Tres miradas, un mismo propósito
Nivel Inicial. La naturaleza como maestra: En las salas de Nivel Inicial, la jornada se vive con la curiosidad intacta de la primera infancia. Allí, donde cada semilla es un misterio y cada brote una revelación, los chicos descubren que los alimentos no “aparecen” en la mesa: nacen, crecen, se transforman. La propuesta los invita a ensuciarse las manos, a observar la tierra, a seguir el recorrido silencioso de una planta que se abre paso hacia la luz. En ese gesto simple, se siembra también una forma de mirar el mundo.
Nivel Primario. Imaginar ciudades que cuidan: En la escuela primaria, la mirada se expande hacia la ciudad. Los estudiantes exploran cómo se construyen —y se pueden reconstruir— los espacios urbanos. Reflexionan sobre el tránsito, los residuos, los espacios verdes, la movilidad, la inclusión. Y descubren que ellos también son parte de esa trama: que pueden pensar soluciones, proponer cambios, imaginar ciudades más sostenibles y más humanas. La sostenibilidad deja de ser un concepto y se vuelve una conversación posible.
Nivel Secundario. El agua como huella y como derecho: En el nivel secundario, la jornada se vuelve más crítica. El agua, ese recurso tan cotidiano como frágil, aparece en el centro de la escena. Los estudiantes analizan su huella hídrica, descubren cuánto consumen sin saberlo y se preguntan qué implica que la ONU reconozca el acceso al agua como un derecho humano.
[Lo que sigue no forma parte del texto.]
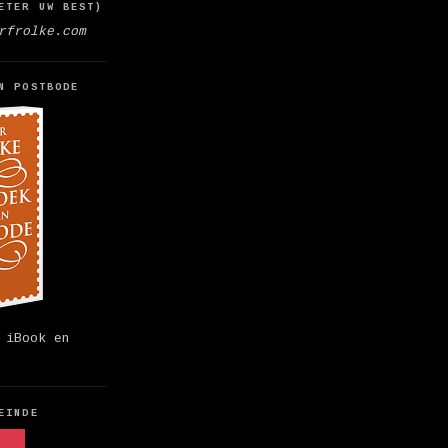
ETER UW BEST)
rfrolke.com
N POSTBODE
 iBook en
EINDE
La reflexión se vuelve urgente: ¿cómo se gestiona un bien común en un contexto de emergencia climática? ¿Qué responsabilidad tenemos como ciudadanos.
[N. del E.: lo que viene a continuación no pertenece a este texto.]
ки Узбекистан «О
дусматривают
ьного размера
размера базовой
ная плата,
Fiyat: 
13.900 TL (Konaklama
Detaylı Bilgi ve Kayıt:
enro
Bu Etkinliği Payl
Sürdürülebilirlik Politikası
Una red que crece y se comparte
Las escuelas que participen podrán enviar fotos y videos de sus proyectos a [email protected]. Algunas experiencias serán publicadas en el sitio de Escuelas Verdes, como una forma de celebrar el trabajo colectivo y de seguir tejiendo una red de escuelas que aprenden unas de otras, que multiplican saberes y que sostienen el compromiso ambiental más allá de una fecha puntual.
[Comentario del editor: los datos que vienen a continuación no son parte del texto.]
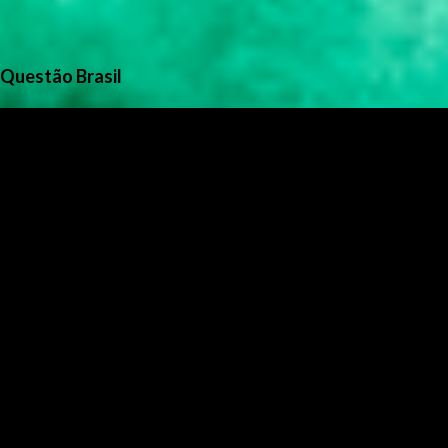
Questão Brasil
La Semana del Ambiente es, en definitiva, una oportunidad para detenerse y volver a empezar. Un momento para mirar lo que ya se hace en las aulas, para compartirlo, para inspirar a otras escuelas y para recordar que la educación ambiental no se agota en una jornada: se construye todos los días, en cada decisión, en cada pregunta, en cada gesto que invita a cuidar el mundo que habitamos.